Renato Golin via llvm-dev llvm-dev at lists.llvm.org
Fri Aug 19 04:23:17 PDT 2016


Folks,

I've created the survey with the feedback I got on the "Voting" thread
in the llvm-foundation list, and put it here:

https://goo.gl/forms/k4J7M3N7oLNTOlDq2

Apparently, I can't allow people to comment on the form itself. It's
either full permission or nothing. So, I think the best way to do this
is to do a review on the list, with my most sincere apologies to the
anti-spam folks.

For that reason, I have only sent to llvm-dev, and would encourage
people to share privately with colleagues that didn't get it, via
lists, IRC, etc. Let's leave social media out of this, or we risk
having to filter out a lot of spam / trolls and make the whole
exercise moot.

People that have an interest on this question already subscribe to
this list or the IRC channel.


  The Plan

Today it's the 19th, so about the time I promised to put the survey up
for review. From today to the Sep 1st, we'll be filling the form,
trying out the questions, changing the wording, adding new questions,
etc.

If you guys could fill up with some data, see how it feels, and in the
end I'll try to share the bogus results, to see if that's what people
expected.

Around Sep 1st, The GitHub proposal should be finished (we'll have a
common document with both sub-modules and mono-repo explained), and
the survey should also be finished.

Since the survey has some free-text fields, it's less important how
precise is the writing, but we need to get the multiple-choice
questions right, to have a general idea of a "voting" mechanism.

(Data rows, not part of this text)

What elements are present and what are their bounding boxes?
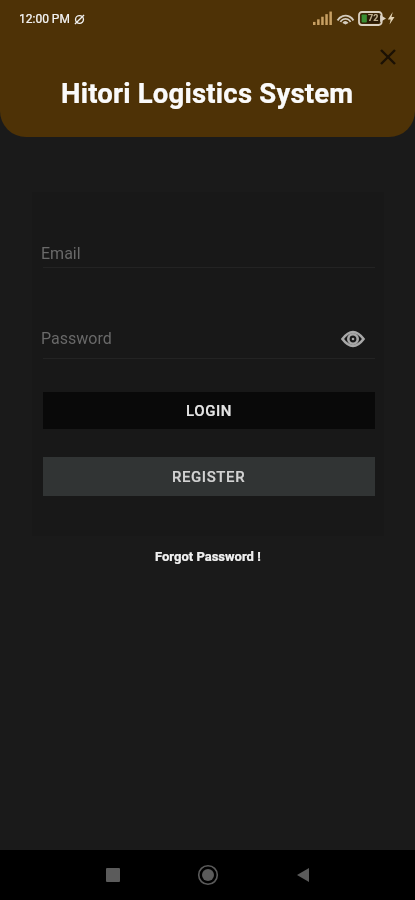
staticText: REGISTER — [172, 468, 246, 486]
staticText: 72 — [368, 13, 379, 24]
button[interactable]: Show password — [336, 322, 370, 356]
staticText: Email — [41, 244, 81, 263]
staticText: LOGIN — [186, 402, 233, 420]
staticText: Hitori Logistics System — [61, 77, 354, 109]
staticText: Password — [41, 329, 112, 348]
button[interactable]: LOGIN — [43, 392, 375, 429]
button[interactable]: Back — [279, 851, 327, 899]
staticText: 12:00 PM — [19, 12, 70, 26]
button[interactable]: Home — [184, 851, 232, 899]
button[interactable]: REGISTER — [43, 457, 375, 496]
button[interactable]: Recents — [89, 851, 137, 899]
button[interactable]: Forgot Password ! — [155, 549, 261, 564]
button[interactable]: Close — [371, 40, 405, 74]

My hope is that by Sep 1st, we'll have the GitHub proposal done and
the survey online for real, when I'll wipe out all responses and we'll
start fresh again.


  Design Choices

TL;DR, feel free to ignore this section...

Just FYI, the design choices for the survey were:

1. Request name, email and affiliation to de-duplicate the data. There
is no way to prevent people from responding twice without forcing them
to sign up on Google, which I will most certainly not do.

The identification also helps us to group people by their affiliations
and to have an idea of representation. I'm not expecting everyone on
the same group to have the same opinion, but it will be interesting to
see how they change.

Name and email will not be shared, but affiliation will (should it?).
I'm expecting the free-text descriptions to be very telling to that
respect, so there's no point is hiding it.

2. Gathering people's involvement in LLVM is important. We want to
know how much stake people have in LLVM, so we can weight more the
choices of people with more stake, but weight the same the *opinions*
of everyone.

What I mean by this is that, if most of the core developers feel
strongly towards using Git and a few external developers feel strongly
against, the people that will be using the most will have a higher
weight.

But the technical arguments of the minority is still weighted in the
same way as the vast majority, after all, they're *technical*
arguments and not *opinions*.

3. Separating "moving to Git/Github" from "using
mono-repo/sub-modules" is crucial. We may not get a consensus on the
latter, but we should get it for the former. It'll be much simpler for
a second iteration if we know we're going to use Git and GitHub and I
want to make sure we get this right.

If we have an overwhelmingly positive response to using GitHub, but
we're still divided to use sub-modules or mono-repo, we can close the
"move to Git" question now, and just work on the details later.